I was a little unhappy to see that Zack Calhoon got another feline with the same name as mine -- hey, how many names/animals have they got in this Generator?

Berit, another fan of the Pullman books (though she HATED the ending of the trilogy a great deal) liked the Daemon she got, though she might have preferred something in the feline range. I think this is cooler:





And finally -- thanks to a pointer from [livejournal.com profile] urbaniak, a music video featuring the great Bob Hoskins (definitely no stranger to lip-synching) of Jamie T.'s "Sheila." I'm not sure when I think Hoskins is better -- when he's talking and expressing completely different emotions in his eyes, with his mouth, and with his body at the same time, or when he's just thinking and reacting, and letting you feel everything that's inside of him -- the final shot of The Long Good Friday, an extended, silent close-up of his face - actually a medium shot, but there's only one place you're looking - is one of the greatest moments of film acting ever (maybe, I'm not joking, the best).





Enjoy.

collisionwork: (hamlet)
Producers in The Pretentious Festival have been asked to fill out a questionnaire regarding their opuses (or more properly, "opera") to be posted at the Festival Blog. I've sent in my answers regarding Ian W. Hill's Hamlet, but you get them here, first:


1. What exactly makes your show so damn pretentious anyway?
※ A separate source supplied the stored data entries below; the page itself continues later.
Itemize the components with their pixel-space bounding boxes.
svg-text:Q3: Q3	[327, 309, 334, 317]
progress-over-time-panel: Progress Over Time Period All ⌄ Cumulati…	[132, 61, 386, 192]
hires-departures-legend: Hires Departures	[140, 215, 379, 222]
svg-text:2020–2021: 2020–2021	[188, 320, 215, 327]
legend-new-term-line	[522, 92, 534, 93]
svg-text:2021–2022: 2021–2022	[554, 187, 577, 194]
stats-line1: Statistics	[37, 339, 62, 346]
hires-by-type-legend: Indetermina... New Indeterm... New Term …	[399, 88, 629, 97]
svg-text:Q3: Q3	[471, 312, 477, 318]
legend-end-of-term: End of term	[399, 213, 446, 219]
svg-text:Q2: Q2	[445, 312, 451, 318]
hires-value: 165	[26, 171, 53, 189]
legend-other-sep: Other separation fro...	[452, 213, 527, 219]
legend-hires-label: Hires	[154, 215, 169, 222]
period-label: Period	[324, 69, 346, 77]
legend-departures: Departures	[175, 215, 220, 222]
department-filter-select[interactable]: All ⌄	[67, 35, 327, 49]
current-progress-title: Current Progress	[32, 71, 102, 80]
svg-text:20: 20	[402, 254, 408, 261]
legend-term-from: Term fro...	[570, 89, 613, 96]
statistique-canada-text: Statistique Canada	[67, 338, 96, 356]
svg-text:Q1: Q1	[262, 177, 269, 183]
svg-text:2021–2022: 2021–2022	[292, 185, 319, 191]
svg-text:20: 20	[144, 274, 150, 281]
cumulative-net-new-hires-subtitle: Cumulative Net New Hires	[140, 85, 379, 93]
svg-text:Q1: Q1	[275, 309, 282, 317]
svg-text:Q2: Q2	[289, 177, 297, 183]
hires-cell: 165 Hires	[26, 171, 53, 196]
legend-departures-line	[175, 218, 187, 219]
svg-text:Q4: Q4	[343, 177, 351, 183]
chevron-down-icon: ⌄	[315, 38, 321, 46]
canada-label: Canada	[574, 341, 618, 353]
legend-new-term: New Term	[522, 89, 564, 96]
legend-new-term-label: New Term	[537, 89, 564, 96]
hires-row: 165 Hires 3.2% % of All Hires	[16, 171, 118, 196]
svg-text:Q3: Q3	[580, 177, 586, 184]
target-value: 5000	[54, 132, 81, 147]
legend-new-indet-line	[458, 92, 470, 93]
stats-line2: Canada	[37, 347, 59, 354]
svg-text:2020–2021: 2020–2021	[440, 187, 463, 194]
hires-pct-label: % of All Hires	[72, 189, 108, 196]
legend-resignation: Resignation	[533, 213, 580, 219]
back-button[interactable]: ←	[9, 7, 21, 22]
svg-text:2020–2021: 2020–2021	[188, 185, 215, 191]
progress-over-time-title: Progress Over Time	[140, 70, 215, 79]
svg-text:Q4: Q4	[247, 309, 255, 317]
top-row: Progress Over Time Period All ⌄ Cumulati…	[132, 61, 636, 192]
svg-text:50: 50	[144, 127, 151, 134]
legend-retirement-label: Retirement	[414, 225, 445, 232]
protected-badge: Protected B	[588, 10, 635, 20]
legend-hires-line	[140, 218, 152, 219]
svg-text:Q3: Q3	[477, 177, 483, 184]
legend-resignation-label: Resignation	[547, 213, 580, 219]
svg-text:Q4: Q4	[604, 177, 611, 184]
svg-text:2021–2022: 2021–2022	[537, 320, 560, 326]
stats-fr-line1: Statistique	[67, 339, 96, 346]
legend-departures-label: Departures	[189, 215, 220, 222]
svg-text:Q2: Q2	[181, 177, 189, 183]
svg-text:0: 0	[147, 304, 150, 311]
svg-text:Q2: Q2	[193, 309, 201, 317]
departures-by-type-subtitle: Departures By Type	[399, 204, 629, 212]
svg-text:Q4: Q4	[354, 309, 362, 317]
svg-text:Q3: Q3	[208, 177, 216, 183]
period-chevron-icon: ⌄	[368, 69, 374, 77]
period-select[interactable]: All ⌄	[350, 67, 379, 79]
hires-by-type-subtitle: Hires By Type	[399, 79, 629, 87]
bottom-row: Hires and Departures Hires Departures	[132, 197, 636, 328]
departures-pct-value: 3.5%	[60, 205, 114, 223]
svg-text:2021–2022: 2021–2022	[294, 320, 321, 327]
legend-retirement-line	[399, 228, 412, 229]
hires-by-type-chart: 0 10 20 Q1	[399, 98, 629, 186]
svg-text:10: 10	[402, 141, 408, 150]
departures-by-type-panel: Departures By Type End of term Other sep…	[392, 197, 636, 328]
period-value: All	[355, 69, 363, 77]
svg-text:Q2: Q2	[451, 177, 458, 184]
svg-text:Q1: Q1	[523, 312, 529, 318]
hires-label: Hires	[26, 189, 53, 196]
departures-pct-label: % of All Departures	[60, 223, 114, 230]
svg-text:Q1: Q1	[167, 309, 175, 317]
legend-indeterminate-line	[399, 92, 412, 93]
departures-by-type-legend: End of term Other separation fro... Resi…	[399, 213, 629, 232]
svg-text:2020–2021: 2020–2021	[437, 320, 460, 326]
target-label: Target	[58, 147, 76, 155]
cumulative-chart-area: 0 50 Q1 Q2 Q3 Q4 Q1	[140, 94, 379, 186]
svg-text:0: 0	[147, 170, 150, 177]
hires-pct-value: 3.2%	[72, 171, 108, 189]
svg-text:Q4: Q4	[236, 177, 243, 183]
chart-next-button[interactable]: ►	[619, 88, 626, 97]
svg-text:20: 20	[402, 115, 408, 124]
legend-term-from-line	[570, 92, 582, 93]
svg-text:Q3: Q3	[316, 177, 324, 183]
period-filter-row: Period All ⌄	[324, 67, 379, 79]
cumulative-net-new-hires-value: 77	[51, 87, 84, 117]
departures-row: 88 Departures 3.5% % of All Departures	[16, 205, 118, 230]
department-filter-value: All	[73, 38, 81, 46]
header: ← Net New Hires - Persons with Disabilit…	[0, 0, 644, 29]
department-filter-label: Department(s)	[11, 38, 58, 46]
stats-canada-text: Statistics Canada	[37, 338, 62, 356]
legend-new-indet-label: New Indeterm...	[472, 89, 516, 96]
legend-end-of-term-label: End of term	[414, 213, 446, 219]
It's a production of that chestnut-masterpiece by Billy Shakespeare, Hamlet, and I've had the nerve to design it, direct it, star in the title role, and put my name over it (like John Carpenter) and make it into Ian W. Hill's Hamlet. I've been working on it for 18 years, stewing it over a simmering flame like a good Texas chili, so you know it's just GOT to be incredibly overconsidered! I believe that the best way to honor and respect Shakespeare's dramatic work is to have no respect for any of the tradition that has formed around it, like barnacles. So I'm taking a power-sander to the arthropodic crust.


2. Name some obscure influences on your work – extra points for unpronounceability.
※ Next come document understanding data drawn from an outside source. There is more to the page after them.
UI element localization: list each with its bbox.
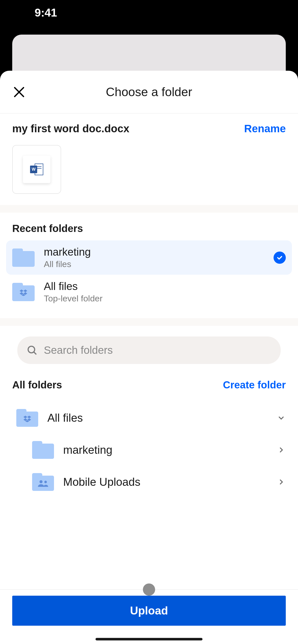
status-time: 9:41: [35, 6, 57, 19]
svg-marker-1: [23, 289, 27, 292]
file-section: my first word doc.docx Rename W: [0, 113, 298, 205]
close-icon[interactable]: [12, 85, 26, 99]
home-indicator[interactable]: [96, 638, 202, 640]
tree-item-mobile-uploads[interactable]: Mobile Uploads: [12, 466, 286, 498]
tree-item-label: Mobile Uploads: [63, 476, 267, 488]
folder-dropbox-icon: [16, 409, 38, 427]
folder-icon: [32, 441, 54, 459]
chevron-right-icon: [277, 477, 286, 487]
tree-item-label: marketing: [63, 444, 267, 456]
file-name: my first word doc.docx: [12, 123, 129, 135]
recent-folder-name: marketing: [44, 246, 264, 258]
all-folders-heading: All folders: [12, 379, 62, 391]
tree-item-label: All files: [47, 412, 267, 424]
folder-tree: All files marketing Mobile Uploads: [0, 397, 298, 498]
file-thumbnail[interactable]: W: [12, 145, 61, 194]
chevron-right-icon: [277, 445, 286, 455]
file-header: my first word doc.docx Rename: [12, 123, 286, 135]
search-wrap: [0, 326, 298, 371]
recent-folder-text: marketing All files: [44, 246, 264, 269]
svg-marker-7: [23, 416, 27, 418]
recent-folders-heading: Recent folders: [0, 213, 298, 240]
create-folder-button[interactable]: Create folder: [223, 379, 286, 391]
status-bar: 9:41: [0, 0, 298, 25]
svg-point-12: [39, 480, 43, 483]
svg-point-13: [44, 481, 47, 483]
folder-dropbox-icon: [12, 283, 35, 301]
folder-icon: [12, 248, 35, 267]
search-bar[interactable]: [17, 336, 281, 364]
folder-people-icon: [32, 473, 54, 491]
selected-check-icon: [274, 252, 286, 264]
choose-folder-modal: Choose a folder my first word doc.docx R…: [0, 71, 298, 644]
document-thumbnail-inner: W: [23, 156, 50, 183]
section-divider: [0, 318, 298, 326]
recent-folder-sub: All files: [44, 259, 264, 269]
svg-line-6: [34, 352, 36, 354]
recent-folders-list: marketing All files All files Top-level …: [0, 240, 298, 309]
search-icon: [26, 345, 38, 356]
svg-marker-0: [20, 289, 23, 292]
section-divider: [0, 205, 298, 213]
modal-title: Choose a folder: [106, 85, 192, 99]
recent-folder-all-files[interactable]: All files Top-level folder: [6, 275, 292, 309]
rename-button[interactable]: Rename: [244, 123, 286, 135]
drag-handle-icon: [143, 583, 155, 596]
tree-item-all-files[interactable]: All files: [12, 402, 286, 434]
svg-point-5: [28, 346, 35, 353]
recent-folder-marketing[interactable]: marketing All files: [6, 240, 292, 275]
word-icon: W: [30, 164, 43, 175]
svg-marker-8: [27, 416, 31, 418]
chevron-down-icon: [277, 413, 286, 422]
bottom-bar: Upload: [0, 589, 298, 644]
tree-item-marketing[interactable]: marketing: [12, 434, 286, 466]
recent-folder-name: All files: [44, 280, 286, 292]
search-input[interactable]: [44, 344, 272, 356]
all-folders-header: All folders Create folder: [0, 371, 298, 397]
modal-header: Choose a folder: [0, 71, 298, 113]
recent-folder-text: All files Top-level folder: [44, 280, 286, 303]
recent-folder-sub: Top-level folder: [44, 294, 286, 303]
upload-button[interactable]: Upload: [12, 596, 286, 626]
Some may be obscure, but most are simply, perhaps, unusual: Charles Marowitz, Josef Svovoda, Russell Lynes, David Halberstam (R.I.P.), John Berger, Joseph Cornell, Gore Vidal, William Peter Blatty, Steven Berkoff, Greil Marcus, Del Close, Joseph Stefano, Ingmar Bergman, Richard Dawkins, Dashiell Hammett, Johnny Rotten.


3. The late Roland Barthes once wrote “For the theatre one needs long arms; it is better to have them too long than too short. An artiste with short arms can never, never make a fine gesture.” Explicate.
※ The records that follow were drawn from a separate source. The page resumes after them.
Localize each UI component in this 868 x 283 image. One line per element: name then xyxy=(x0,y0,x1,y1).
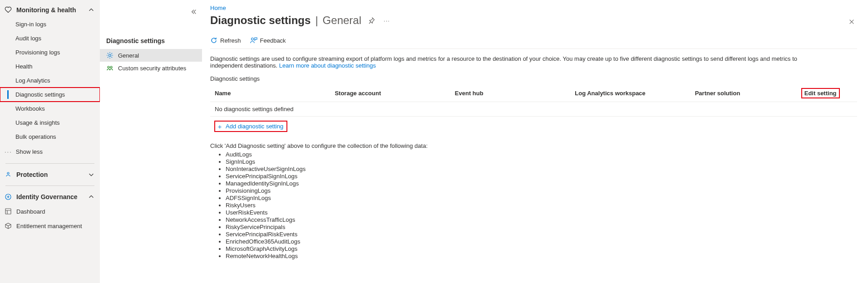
col-law: Log Analytics workspace xyxy=(570,85,690,102)
description-text: Diagnostic settings are used to configur… xyxy=(210,55,800,69)
col-storage: Storage account xyxy=(330,85,450,102)
section-title: Diagnostic settings xyxy=(210,75,857,82)
sidebar-group-monitoring-health[interactable]: Monitoring & health xyxy=(0,3,100,17)
title-separator: | xyxy=(315,14,318,27)
shield-person-icon xyxy=(5,171,12,178)
svg-point-0 xyxy=(7,172,9,174)
sidebar-item-health[interactable]: Health xyxy=(0,59,100,73)
col-eventhub: Event hub xyxy=(450,85,570,102)
diagnostic-settings-table: Name Storage account Event hub Log Analy… xyxy=(210,85,857,136)
package-icon xyxy=(5,222,12,229)
data-type-item: UserRiskEvents xyxy=(226,209,857,216)
data-type-item: RiskyUsers xyxy=(226,202,857,209)
sidebar-item-bulk-operations[interactable]: Bulk operations xyxy=(0,130,100,144)
breadcrumb-home[interactable]: Home xyxy=(210,5,226,11)
data-type-item: ADFSSignInLogs xyxy=(226,195,857,201)
chevron-up-icon xyxy=(88,7,94,13)
sidebar-show-less[interactable]: ··· Show less xyxy=(0,144,100,160)
svg-point-6 xyxy=(251,38,253,40)
ellipsis-icon: ··· xyxy=(5,148,12,155)
data-type-item: ServicePrincipalSignInLogs xyxy=(226,173,857,180)
table-row-empty: No diagnostic settings defined xyxy=(210,102,857,117)
hint-text: Click 'Add Diagnostic setting' above to … xyxy=(210,142,857,149)
sidebar-divider xyxy=(5,163,94,164)
data-types-list: AuditLogsSignInLogsNonInteractiveUserSig… xyxy=(226,151,857,259)
data-type-item: NonInteractiveUserSignInLogs xyxy=(226,166,857,172)
heart-pulse-icon xyxy=(5,6,12,14)
person-feedback-icon xyxy=(250,37,257,44)
data-type-item: ProvisioningLogs xyxy=(226,187,857,194)
learn-more-link[interactable]: Learn more about diagnostic settings xyxy=(279,62,376,69)
sidebar-item-usage-insights[interactable]: Usage & insights xyxy=(0,116,100,130)
col-name: Name xyxy=(210,85,330,102)
page-title: Diagnostic settings | General xyxy=(210,14,361,27)
sidebar-group-label: Identity Governance xyxy=(16,193,84,200)
add-diagnostic-setting-link[interactable]: ＋ Add diagnostic setting xyxy=(215,121,287,132)
resource-menu-header: Diagnostic settings xyxy=(100,34,202,49)
data-type-item: NetworkAccessTrafficLogs xyxy=(226,216,857,223)
sidebar-group-protection[interactable]: Protection xyxy=(0,167,100,182)
data-type-item: RiskyServicePrincipals xyxy=(226,224,857,230)
close-icon xyxy=(848,19,855,25)
sidebar-item-signin-logs[interactable]: Sign-in logs xyxy=(0,17,100,31)
gear-icon xyxy=(106,52,113,59)
sidebar-divider xyxy=(5,185,94,186)
sidebar-item-workbooks[interactable]: Workbooks xyxy=(0,102,100,116)
pin-icon xyxy=(368,17,375,24)
dashboard-icon xyxy=(5,208,12,215)
sidebar-group-label: Monitoring & health xyxy=(16,6,84,14)
table-row-add: ＋ Add diagnostic setting xyxy=(210,117,857,137)
sidebar-item-dashboard[interactable]: Dashboard xyxy=(0,204,100,219)
data-type-item: ManagedIdentitySignInLogs xyxy=(226,180,857,187)
plus-icon: ＋ xyxy=(217,123,223,130)
data-type-item: RemoteNetworkHealthLogs xyxy=(226,253,857,259)
ellipsis-icon: ··· xyxy=(384,17,390,24)
data-type-item: SignInLogs xyxy=(226,158,857,165)
sidebar-item-entitlement-management[interactable]: Entitlement management xyxy=(0,219,100,233)
sidebar-item-audit-logs[interactable]: Audit logs xyxy=(0,31,100,45)
data-type-item: MicrosoftGraphActivityLogs xyxy=(226,245,857,252)
svg-rect-2 xyxy=(5,209,11,214)
resource-menu-item-general[interactable]: General xyxy=(100,49,202,62)
data-type-item: ServicePrincipalRiskEvents xyxy=(226,231,857,238)
refresh-icon xyxy=(210,37,217,44)
pin-button[interactable] xyxy=(366,15,377,26)
col-partner: Partner solution xyxy=(690,85,797,102)
page-title-row: Diagnostic settings | General ··· xyxy=(210,14,857,27)
primary-sidebar: Monitoring & health Sign-in logs Audit l… xyxy=(0,0,100,283)
breadcrumb: Home xyxy=(210,5,857,11)
refresh-button[interactable]: Refresh xyxy=(210,37,241,44)
sidebar-group-label: Protection xyxy=(16,171,84,178)
svg-point-5 xyxy=(110,66,112,68)
governance-icon xyxy=(5,193,12,200)
main-content: Home Diagnostic settings | General ··· R… xyxy=(202,0,868,283)
empty-message: No diagnostic settings defined xyxy=(210,102,857,117)
data-type-item: AuditLogs xyxy=(226,151,857,158)
chevron-up-icon xyxy=(88,194,94,200)
sidebar-item-provisioning-logs[interactable]: Provisioning logs xyxy=(0,45,100,59)
resource-menu-item-custom-security-attributes[interactable]: Custom security attributes xyxy=(100,62,202,74)
svg-point-4 xyxy=(108,66,109,68)
resource-menu: Diagnostic settings General Custom secur… xyxy=(100,0,202,283)
command-bar: Refresh Feedback xyxy=(210,34,857,49)
sidebar-group-identity-governance[interactable]: Identity Governance xyxy=(0,190,100,204)
feedback-button[interactable]: Feedback xyxy=(250,37,286,44)
sidebar-item-log-analytics[interactable]: Log Analytics xyxy=(0,73,100,88)
resource-menu-collapse[interactable] xyxy=(189,7,198,16)
data-type-item: EnrichedOffice365AuditLogs xyxy=(226,238,857,245)
sidebar-item-diagnostic-settings[interactable]: Diagnostic settings xyxy=(0,88,100,102)
col-edit: Edit setting xyxy=(802,88,839,98)
chevron-left-double-icon xyxy=(191,9,197,15)
chevron-down-icon xyxy=(88,171,94,178)
close-blade-button[interactable] xyxy=(846,16,857,27)
tag-security-icon xyxy=(106,64,113,72)
svg-point-3 xyxy=(109,54,111,57)
more-button[interactable]: ··· xyxy=(381,15,392,26)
No matter how long your arms may be however, your arms too short to box with God, Barthes, so put THAT in your Umwelt and smoke it!


4. In what ways do you plan on alienating your audience? Cite an intentionally opaque or confusing moment within your production.

I have deliberately removed as many of the "comforting" traditions one would expect from a production of Hamlet as I could. Apart from that, I want people to be surprised, so no specifics.


5. Which other Pretentious Festival show will you declare as your sworn ideological enemy, and why?

I oppose Nothing.


6. Please give us the gist of the acceptance speech you would use were you to win one of our Pretentious Awards.

"I deserve this."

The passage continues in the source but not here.